Since this is only fuel costs thou and the nuclear plant has to be built as well, which is not included in fuel costs. So lets look at what 1MWh a day would cost in terms of nuclear power plant. Olkiluoto3 was just finished for $12billion for 1,600MW or $312,500 for a MWh per day.
So in this case you are basicly betting that a nuclear power plant lasts three times longer then the battery storage and battery storage costs are not falling, which is propably not going to be the case. Also a bunch of technologies do not care too much about when they get power. If you for example have super cheap electrolysis to produce hydrogen during the day, that is an intressting use case. Also grids propably have more then just one power source, so stuff like wind power, hydro and so forth might also be options in some grids and solar prices are falling over time.
This particular pearl clutch is even stupider than usual when it was already explicitly not apples to apples. For a time-dependent load you have the other 90% of the budget for the nuclear reactor to figure out storage (or to meet daytime loads or flexible loads).
This comparison is fuelling an SMR you already have vs. turning it off but continuing to staff it and pay for the back end of the fuel cycle as if it were running when it's sunny and running solar instead.

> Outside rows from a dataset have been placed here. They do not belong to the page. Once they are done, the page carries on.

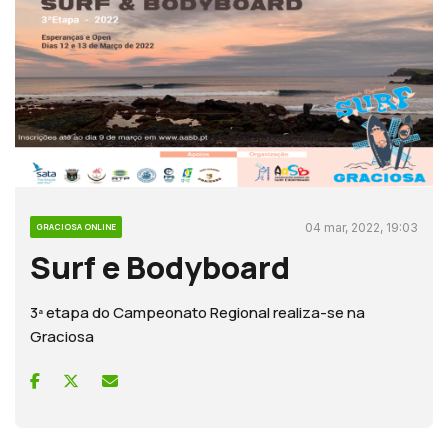
04 mar, 2022, 19:03
GRACIOSA ONLINE
Surf e Bodyboard
3ª etapa do Campeonato Regional realiza-se na
Graciosa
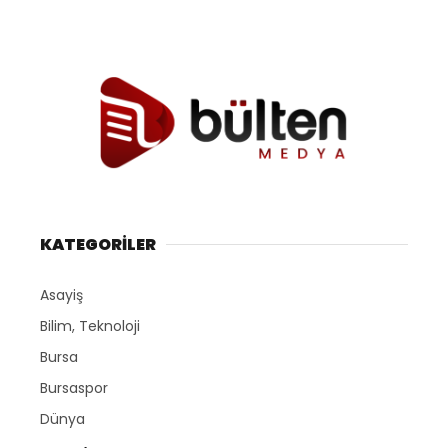
KATEGORİLER
Asayiş
Bilim, Teknoloji
Bursa
Bursaspor
Dünya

If the marginal cost of the SMR is higher than the all-in cost of solar, then it is always optimal to build the PV array (so long as the grid is not saturated with solar) even if you already have surplus nuclear. So the much bigger portion of the SMR cost (the reactor and fixed O&M) has to justify itself just on the loads that solar cannot feed.
Of course this is not true everywhere yet (and this does not apply to more efficient large reactors), but the niche for SMRs is smaller than traditional reactors and shrinking.
Why is it always comparing solar vs nuclear. What we need to compare them against is fossil fuels. Nuclear and renewables should be used together if we want to phase out fossil fuel in a timely manner.